Bergdorf Blondes - The Book and Its Context

The Book and Its Context

Bergdorf Blondes is a satirical miscellany of high fashion and style a few years into the 21st century – three years after the September 11 attacks on New York, an event which is mentioned once, but impinges not at all. Its style of narration is similar to that of Carrie Bradshaw in Candace Bushnell’s Sex and the City (HBO 1998-2004), to which some reviewers saw Bergdorf Blondes as a successor.
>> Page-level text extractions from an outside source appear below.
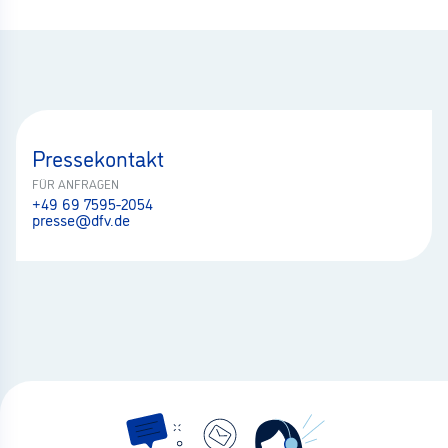
Pressekontakt
FÜR ANFRAGEN
+49 69 7595-2054
presse@dfv.de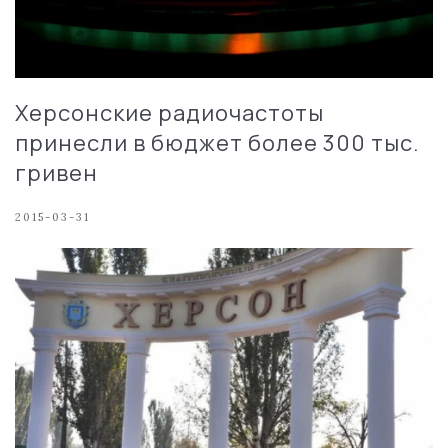
Херсонские радиочастоты
принесли в бюджет более 300 тыс.
гривен
2015-03-31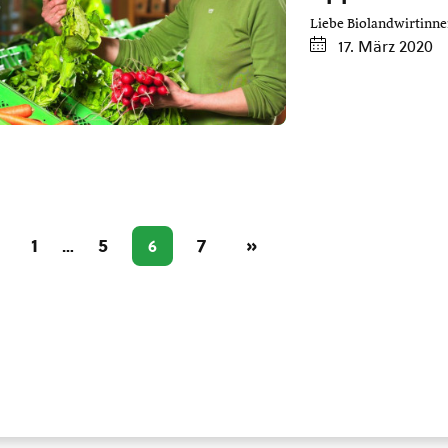
Liebe Biolandwirtinne
17. März 2020
1
5
7
»
…
6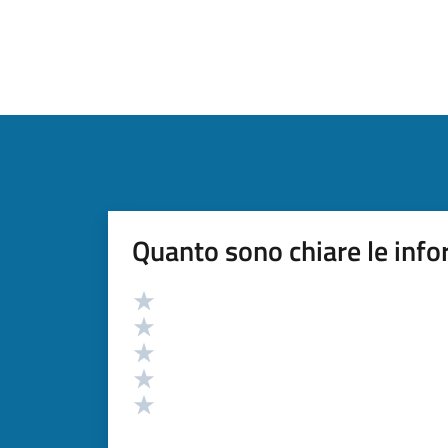
Quanto sono chiare le info
Valutazione
Valuta 5 stelle su 5
Valuta 4 stelle su 5
Valuta 3 stelle su 5
Valuta 2 stelle su 5
Valuta 1 stelle su 5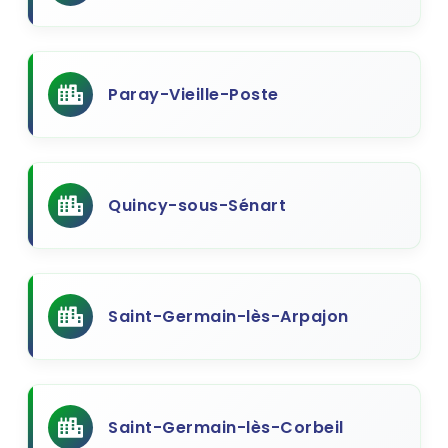
Paray-Vieille-Poste
Quincy-sous-Sénart
Saint-Germain-lès-Arpajon
Saint-Germain-lès-Corbeil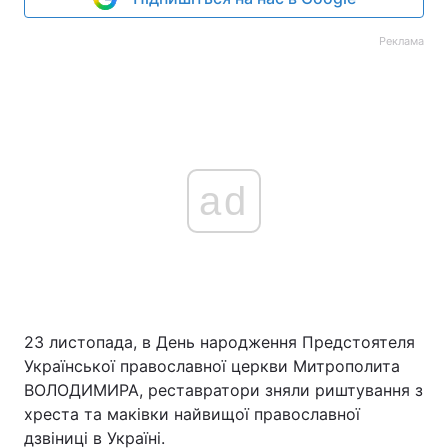
Реклама
ad
23 листопада, в День народження Предстоятеля
Української православної церкви Митрополита
ВОЛОДИМИРА, реставратори зняли риштування з
хреста та маківки найвищої православної
дзвіниці в Україні.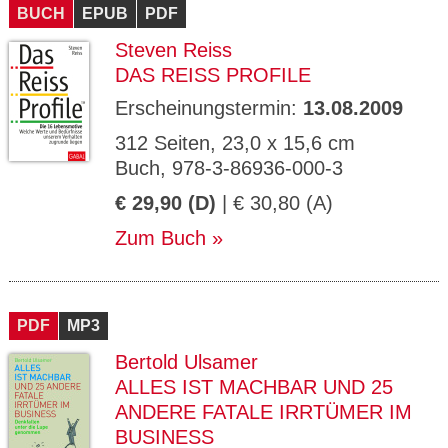
BUCH
EPUB
PDF
Steven Reiss
DAS REISS PROFILE
Erscheinungstermin:
13.08.2009
312 Seiten, 23,0 x 15,6 cm
Buch, 978-3-86936-000-3
€ 29,90 (D)
| € 30,80 (A)
Zum Buch
PDF
MP3
Bertold Ulsamer
ALLES IST MACHBAR UND 25
ANDERE FATALE IRRTÜMER IM
BUSINESS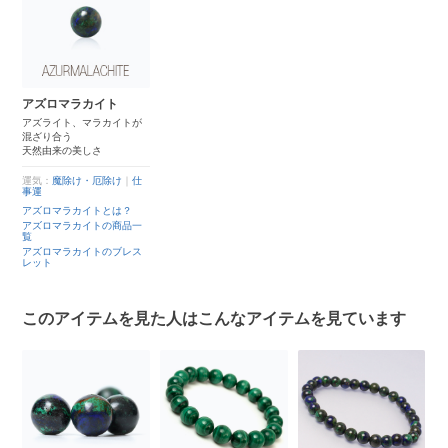
アズロマラカイト
アズライト、マラカイトが
混ざり合う
天然由来の美しさ
運気：
魔除け・厄除け
｜
仕
事運
アズロマラカイトとは？
アズロマラカイトの商品一
覧
アズロマラカイトのブレス
レット
このアイテムを見た人はこんなアイテムを見ています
As a story about an English woman moving in fashionable circles in New York, the narrator (“moi”), whose “personal bible” is Anita Loos’ novel, Gentlemen Prefer Blondes (1925), appears to owe something to Sykes herself. The other main character is her best friend, Julie Bergdorf (“the biggest princess of them all”), who is heir to the real-life Bergdorf Goodman store, on the Upper East Side of Manhattan. This was founded in 1899 by Herman Bergdorf, an Alsatian immigrant from whom Edwin Goodman purchased it in 1906. The journalist Ariel Leve wrote that Bergdorf Goodman "is like a five-star hotel ... You feel like you're spending money by simply breathing". Sykes has said that Julie Bergdorf was “slightly inspired” by the retail heiress Elizabeth Woolworth.

Julie is rumoured to have her hair coloured at Bergdorf every thirteen days; hence, the eponymous term, “Bergdorf blondes” (or "BBs"), for those who are able to emulate its precise colour, which is likened to that of the late Carolyn Bessette Kennedy (1966–99). When Julie feels unable to bide her time for a particular fashion accessory, such as a Hermès Birkin bag, for which there is a three-year wait, she shoplifts from the family store – “kind of stealing from yourself”.